The largest annual fund raising event for the Guam Chapter is the Red Ball, begun in 2001. It is held every year in October.

The Guam Chapter is connected to more than 750 chapters and 36 blood regions nationwide. Internationally. It partners with the International Red Cross and the Red Crescent Movement whenever a national society is afflicted with human suffering. Requests for assistance are channeled through partner societies for a unified response such as the Asian tsunami and the recent South Asian earthquake.

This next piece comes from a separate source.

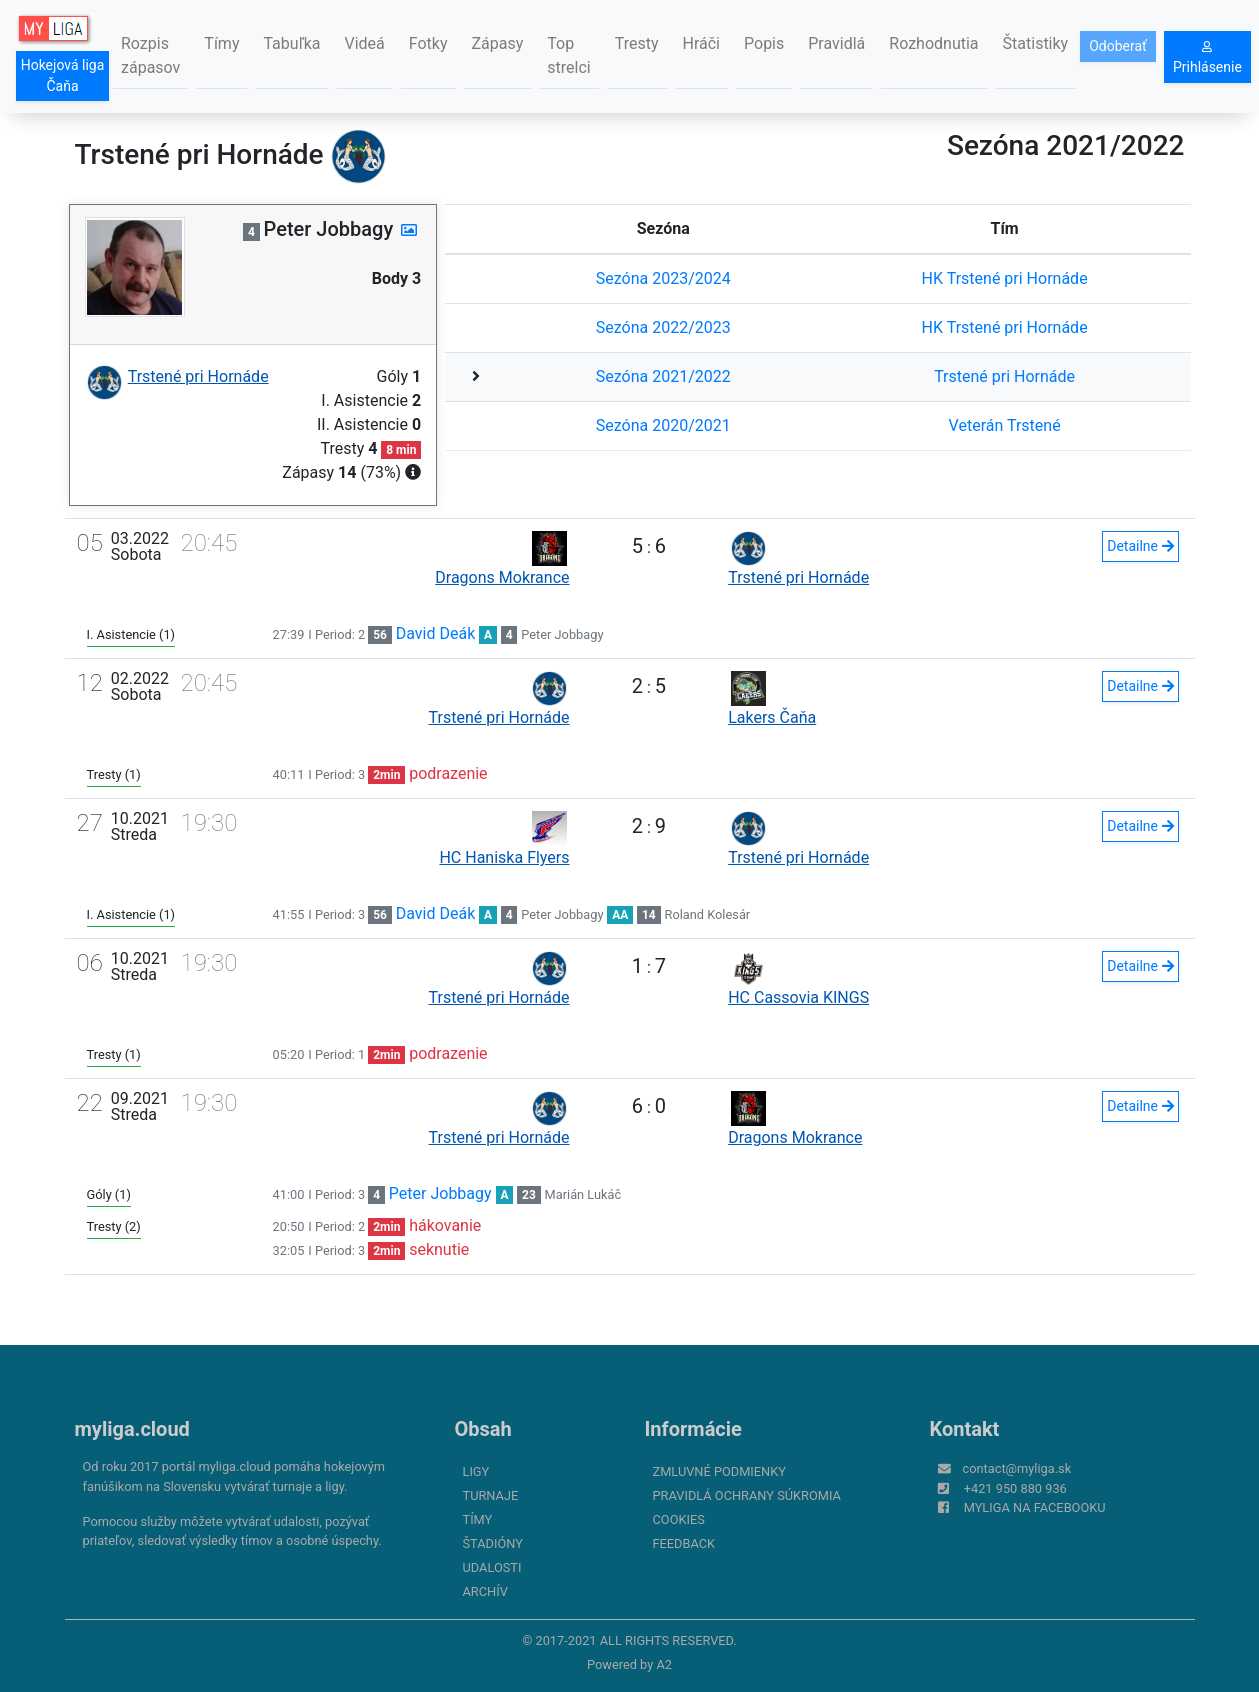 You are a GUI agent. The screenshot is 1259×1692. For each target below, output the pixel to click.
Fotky (428, 43)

Volunteer opportunities are afforded to the youth to provide them hands-on experience in administrative skills and dental assistant training and empowering them to become trained in First Aid and earn credentials as Red Cross certified babysitters, lifeguards, water safety and cardio pulmonary resuscitation instructors.

Students from many schools provide community service at the Guam Chapter, including Academy of Our Lady of Guam, Bishop Baumgartner Memorial Catholic School, Father Duenas Memorial School, Notre Dame High School, John F. Kennedy High School, George Washington High School, Simon Sanchez High School, Harvest Christian Academy, St. Paul Christian School, Southern High School, L.P. Untalan Middle School and Evangelical Christian Academy. Students of the Department of Defense schools in Guam are active Red Cross volunteers who participate in volunteer opportunities at the US Naval Hospital Guam facility.